**Task goal**
In full and unaltered, output the records below.

**Data**

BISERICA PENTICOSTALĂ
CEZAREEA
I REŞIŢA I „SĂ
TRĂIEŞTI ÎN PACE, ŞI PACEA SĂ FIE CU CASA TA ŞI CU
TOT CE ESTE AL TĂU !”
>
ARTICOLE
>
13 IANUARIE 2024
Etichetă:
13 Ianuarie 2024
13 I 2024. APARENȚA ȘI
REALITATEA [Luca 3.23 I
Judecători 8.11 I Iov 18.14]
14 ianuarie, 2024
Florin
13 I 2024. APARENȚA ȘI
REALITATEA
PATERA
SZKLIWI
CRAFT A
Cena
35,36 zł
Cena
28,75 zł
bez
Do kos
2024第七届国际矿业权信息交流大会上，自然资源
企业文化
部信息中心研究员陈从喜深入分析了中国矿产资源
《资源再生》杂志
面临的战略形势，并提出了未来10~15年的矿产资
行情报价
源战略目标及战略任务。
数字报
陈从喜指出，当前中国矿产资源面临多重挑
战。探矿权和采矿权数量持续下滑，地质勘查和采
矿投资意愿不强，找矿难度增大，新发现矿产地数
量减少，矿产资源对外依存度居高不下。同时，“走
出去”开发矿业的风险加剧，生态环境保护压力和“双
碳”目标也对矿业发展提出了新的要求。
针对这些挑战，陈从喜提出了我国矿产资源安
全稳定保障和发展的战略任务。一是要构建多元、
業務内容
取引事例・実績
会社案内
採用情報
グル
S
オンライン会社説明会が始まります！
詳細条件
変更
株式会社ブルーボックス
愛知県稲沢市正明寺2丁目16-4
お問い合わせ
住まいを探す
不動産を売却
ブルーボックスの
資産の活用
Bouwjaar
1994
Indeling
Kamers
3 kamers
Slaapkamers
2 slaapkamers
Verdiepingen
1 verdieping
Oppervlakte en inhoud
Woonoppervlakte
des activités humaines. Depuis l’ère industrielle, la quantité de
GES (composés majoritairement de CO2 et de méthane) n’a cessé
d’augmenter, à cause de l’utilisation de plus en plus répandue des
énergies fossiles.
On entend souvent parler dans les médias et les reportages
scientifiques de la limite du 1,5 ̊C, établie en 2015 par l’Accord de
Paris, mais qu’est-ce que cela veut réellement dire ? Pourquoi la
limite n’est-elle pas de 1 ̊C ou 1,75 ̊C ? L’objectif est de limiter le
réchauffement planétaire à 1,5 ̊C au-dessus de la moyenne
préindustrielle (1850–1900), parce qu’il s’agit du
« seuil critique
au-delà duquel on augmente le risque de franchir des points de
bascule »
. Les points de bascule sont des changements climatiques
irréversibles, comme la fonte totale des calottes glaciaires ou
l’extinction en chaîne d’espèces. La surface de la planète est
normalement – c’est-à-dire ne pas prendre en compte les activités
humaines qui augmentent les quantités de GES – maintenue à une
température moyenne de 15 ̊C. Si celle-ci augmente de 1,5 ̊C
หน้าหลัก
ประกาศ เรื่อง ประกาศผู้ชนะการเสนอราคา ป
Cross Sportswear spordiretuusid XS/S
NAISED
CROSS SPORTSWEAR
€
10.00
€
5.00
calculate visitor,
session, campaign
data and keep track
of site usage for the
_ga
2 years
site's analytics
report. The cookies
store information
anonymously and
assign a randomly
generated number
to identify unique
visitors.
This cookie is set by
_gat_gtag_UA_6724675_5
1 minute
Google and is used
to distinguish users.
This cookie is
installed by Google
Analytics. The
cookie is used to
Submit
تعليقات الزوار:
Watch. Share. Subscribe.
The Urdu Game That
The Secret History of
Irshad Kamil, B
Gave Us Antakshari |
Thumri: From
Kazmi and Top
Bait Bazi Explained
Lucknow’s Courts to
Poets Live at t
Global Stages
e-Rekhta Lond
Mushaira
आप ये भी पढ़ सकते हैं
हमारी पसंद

**Exercise answer**
BISERICA PENTICOSTALĂ
CEZAREEA
I REŞIŢA I „SĂ
TRĂIEŞTI ÎN PACE, ŞI PACEA SĂ FIE CU CASA TA ŞI CU
TOT CE ESTE AL TĂU !”
>
ARTICOLE
>
13 IANUARIE 2024
Etichetă:
13 Ianuarie 2024
13 I 2024. APARENȚA ȘI
REALITATEA [Luca 3.23 I
Judecători 8.11 I Iov 18.14]
14 ianuarie, 2024
Florin
13 I 2024. APARENȚA ȘI
REALITATEA
PATERA
SZKLIWI
CRAFT A
Cena
35,36 zł
Cena
28,75 zł
bez
Do kos
2024第七届国际矿业权信息交流大会上，自然资源
企业文化
部信息中心研究员陈从喜深入分析了中国矿产资源
《资源再生》杂志
面临的战略形势，并提出了未来10~15年的矿产资
行情报价
源战略目标及战略任务。
数字报
陈从喜指出，当前中国矿产资源面临多重挑
战。探矿权和采矿权数量持续下滑，地质勘查和采
矿投资意愿不强，找矿难度增大，新发现矿产地数
量减少，矿产资源对外依存度居高不下。同时，“走
出去”开发矿业的风险加剧，生态环境保护压力和“双
碳”目标也对矿业发展提出了新的要求。
针对这些挑战，陈从喜提出了我国矿产资源安
全稳定保障和发展的战略任务。一是要构建多元、
業務内容
取引事例・実績
会社案内
採用情報
グル
S
オンライン会社説明会が始まります！
詳細条件
変更
株式会社ブルーボックス
愛知県稲沢市正明寺2丁目16-4
お問い合わせ
住まいを探す
不動産を売却
ブルーボックスの
資産の活用
Bouwjaar
1994
Indeling
Kamers
3 kamers
Slaapkamers
2 slaapkamers
Verdiepingen
1 verdieping
Oppervlakte en inhoud
Woonoppervlakte
des activités humaines. Depuis l’ère industrielle, la quantité de
GES (composés majoritairement de CO2 et de méthane) n’a cessé
d’augmenter, à cause de l’utilisation de plus en plus répandue des
énergies fossiles.
On entend souvent parler dans les médias et les reportages
scientifiques de la limite du 1,5 ̊C, établie en 2015 par l’Accord de
Paris, mais qu’est-ce que cela veut réellement dire ? Pourquoi la
limite n’est-elle pas de 1 ̊C ou 1,75 ̊C ? L’objectif est de limiter le
réchauffement planétaire à 1,5 ̊C au-dessus de la moyenne
préindustrielle (1850–1900), parce qu’il s’agit du
« seuil critique
au-delà duquel on augmente le risque de franchir des points de
bascule »
. Les points de bascule sont des changements climatiques
irréversibles, comme la fonte totale des calottes glaciaires ou
l’extinction en chaîne d’espèces. La surface de la planète est
normalement – c’est-à-dire ne pas prendre en compte les activités
humaines qui augmentent les quantités de GES – maintenue à une
température moyenne de 15 ̊C. Si celle-ci augmente de 1,5 ̊C
หน้าหลัก
ประกาศ เรื่อง ประกาศผู้ชนะการเสนอราคา ป
Cross Sportswear spordiretuusid XS/S
NAISED
CROSS SPORTSWEAR
€
10.00
€
5.00
calculate visitor,
session, campaign
data and keep track
of site usage for the
_ga
2 years
site's analytics
report. The cookies
store information
anonymously and
assign a randomly
generated number
to identify unique
visitors.
This cookie is set by
_gat_gtag_UA_6724675_5
1 minute
Google and is used
to distinguish users.
This cookie is
installed by Google
Analytics. The
cookie is used to
Submit
تعليقات الزوار:
Watch. Share. Subscribe.
The Urdu Game That
The Secret History of
Irshad Kamil, B
Gave Us Antakshari |
Thumri: From
Kazmi and Top
Bait Bazi Explained
Lucknow’s Courts to
Poets Live at t
Global Stages
e-Rekhta Lond
Mushaira
आप ये भी पढ़ सकते हैं
हमारी पसंद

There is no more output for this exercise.